Others were getting restless too. People were roaming the streets, out of gas, out of money, out of food, and out of patience. Desperate people resort to desperate measures. Suddenly, the corner grocery store becomes a means of survival and the friend who owns it a mere roadblock in the way of that survival. Windows break, alarms go off, people who would never think of doing so before become looters, pillaging what they can in the hopes of staving off the hunger that gnaws at their insides like a ravenous beast chewing its way through the stomach lining. Chaos. The end of all that we believed to be true.
And then the police stepped in to impose ‘order.’ Gas exploding all around to quell the crowds of looters and protestors. It burned the eyes and lungs, causing the crowds to disperse momentarily. The beginning of the end of any liberty we believed that we had. Snatched away in the blink of an eye. Those who escaped the police cordon fled to abandoned areas to carve out a meek subsistence hiding from the law, homeless and afraid. Others were rounded up and placed in internment camps because the jails were rapidly overflowing. And the realization hit home that what we had been living was not real. It was a fantasy created by an over-reaching government to pacify the people until the time arrived when that fiction could no longer be maintained. Then the façade was torn down and the ugly truth remained. The truth of food lines, hunger, homelessness and fear. This was the truth that we were living now. The truth that was held at bay by government lies and propaganda. The truth that only a thin line lies between fantasy and reality, which can be erased at any time by those controlling the strings of our existence. And when those strings are cut and we fall? What lies in store is not what we have been told. There is no happy ending to the tragedy of despair.
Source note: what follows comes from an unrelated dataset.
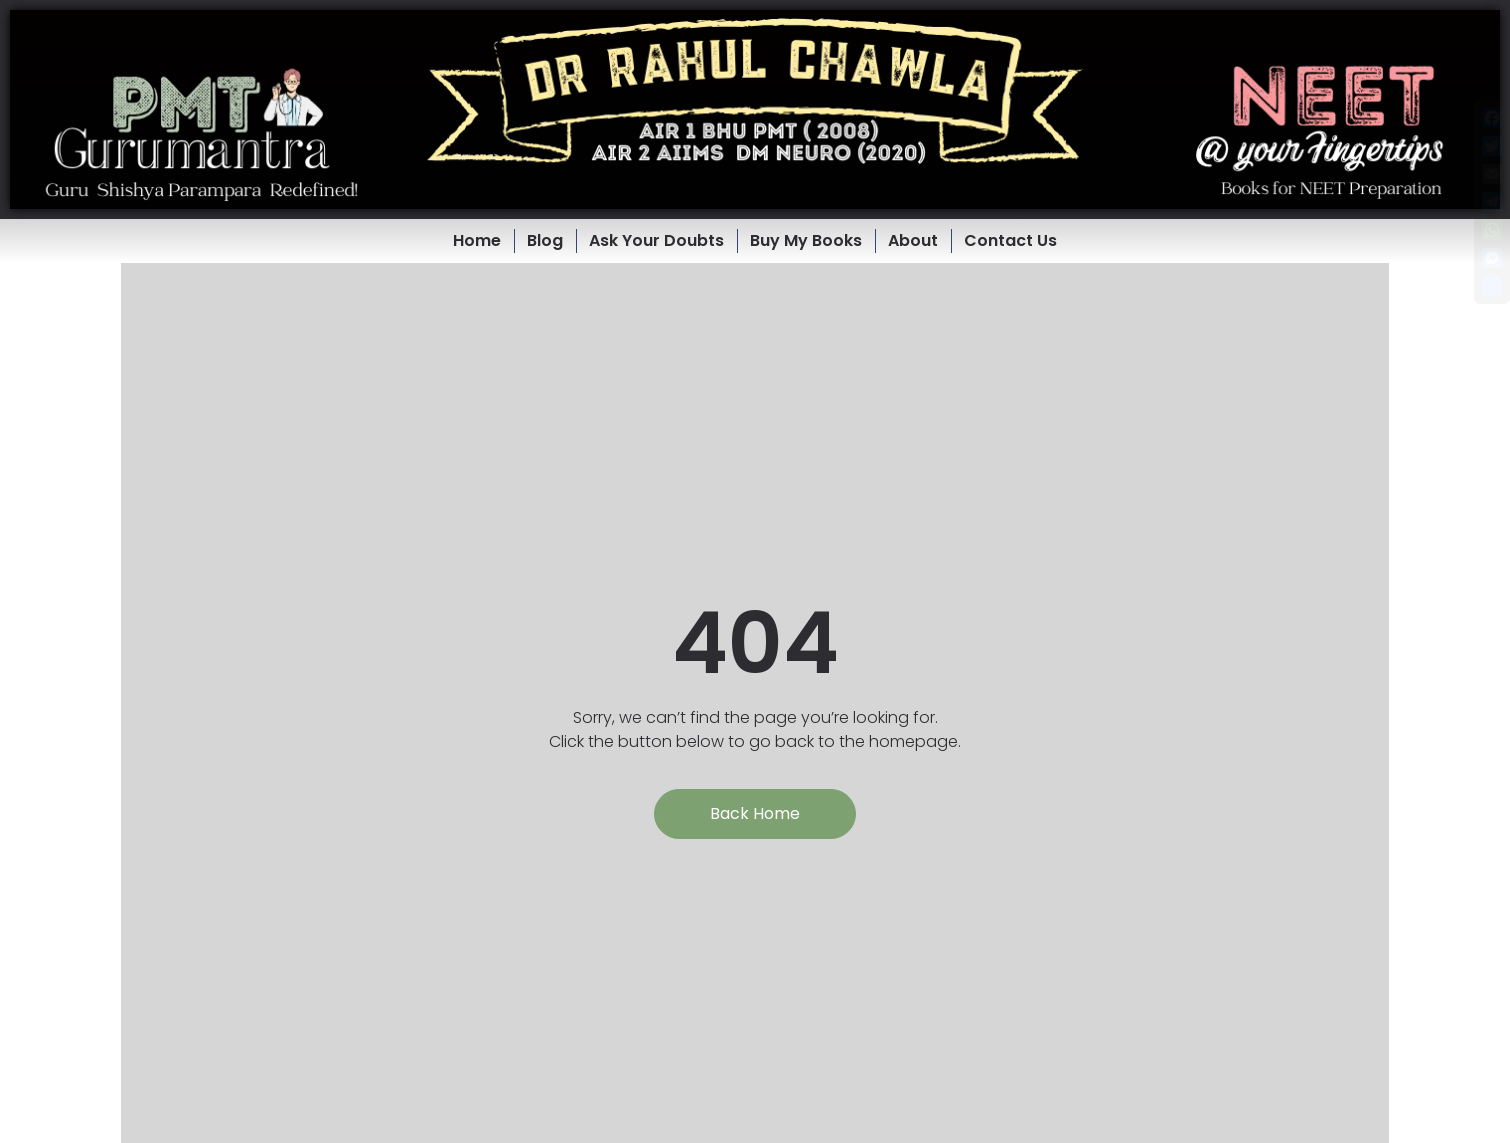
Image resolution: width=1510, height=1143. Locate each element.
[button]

But it didn’t have to be this way. I think back at all of the times when I should have listened to the small voices around me that I chose to disregard. The voices that shouted: “Don’t believe all that you are told! Turn the TV off! Prepare for the worst and hope for the best.” It all comes back to me now. All of the times that I thought of getting out of debt, learning to grow my own food, storing up for emergencies and getting out of the city. Some did listen. I wish them well. It will not be easy for them to survive what has happened, but they will. A remnant always does. They will escape the camps and learn to thrive in a world turned upside down. This is my hope. My last and only hope in a world that I no longer recognize. A new beginning rising out of the ashes.
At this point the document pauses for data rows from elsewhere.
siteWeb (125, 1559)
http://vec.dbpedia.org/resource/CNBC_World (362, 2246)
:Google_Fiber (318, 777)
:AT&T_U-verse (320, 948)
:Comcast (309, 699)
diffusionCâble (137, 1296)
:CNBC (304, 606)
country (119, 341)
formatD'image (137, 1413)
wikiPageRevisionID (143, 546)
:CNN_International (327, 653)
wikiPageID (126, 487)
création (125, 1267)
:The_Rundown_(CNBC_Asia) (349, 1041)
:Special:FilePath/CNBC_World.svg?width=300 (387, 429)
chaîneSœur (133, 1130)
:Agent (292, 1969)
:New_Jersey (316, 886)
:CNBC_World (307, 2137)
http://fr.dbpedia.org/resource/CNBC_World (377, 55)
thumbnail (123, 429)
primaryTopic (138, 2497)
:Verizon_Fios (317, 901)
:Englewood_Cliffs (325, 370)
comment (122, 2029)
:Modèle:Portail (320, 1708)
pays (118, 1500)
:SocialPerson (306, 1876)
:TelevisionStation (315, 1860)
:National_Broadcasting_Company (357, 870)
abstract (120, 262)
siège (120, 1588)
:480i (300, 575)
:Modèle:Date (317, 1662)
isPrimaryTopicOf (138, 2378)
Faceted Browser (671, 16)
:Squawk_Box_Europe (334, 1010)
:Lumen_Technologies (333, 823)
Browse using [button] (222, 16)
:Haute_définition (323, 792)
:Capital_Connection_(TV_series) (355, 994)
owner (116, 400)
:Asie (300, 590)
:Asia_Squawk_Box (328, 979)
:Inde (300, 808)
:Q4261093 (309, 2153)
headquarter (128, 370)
As for me? I don’t know how, but I will survive. I no longer have the friends that I thought I had. I only have people around me that I can trust. When things go terribly wrong, only those with strength of character will remain loyal and not turn into predators intent on destruction.
This is the new American Dream. The dream of survival in a world gone mad with its own hubris. The world of tomorrow unless we wake up today and do what is necessary to provide for our friends and family. The most valuable things that we possess are not material goods. Not a new car, fancy house or money in the bank. They are survival skills. When all of the money is gone; when all of the comforts are history, will you be able to say that you did everything you could to ensure your survival and that of your loved ones? Will you stand, or succumb to the devastation surrounding you? The time to act is now.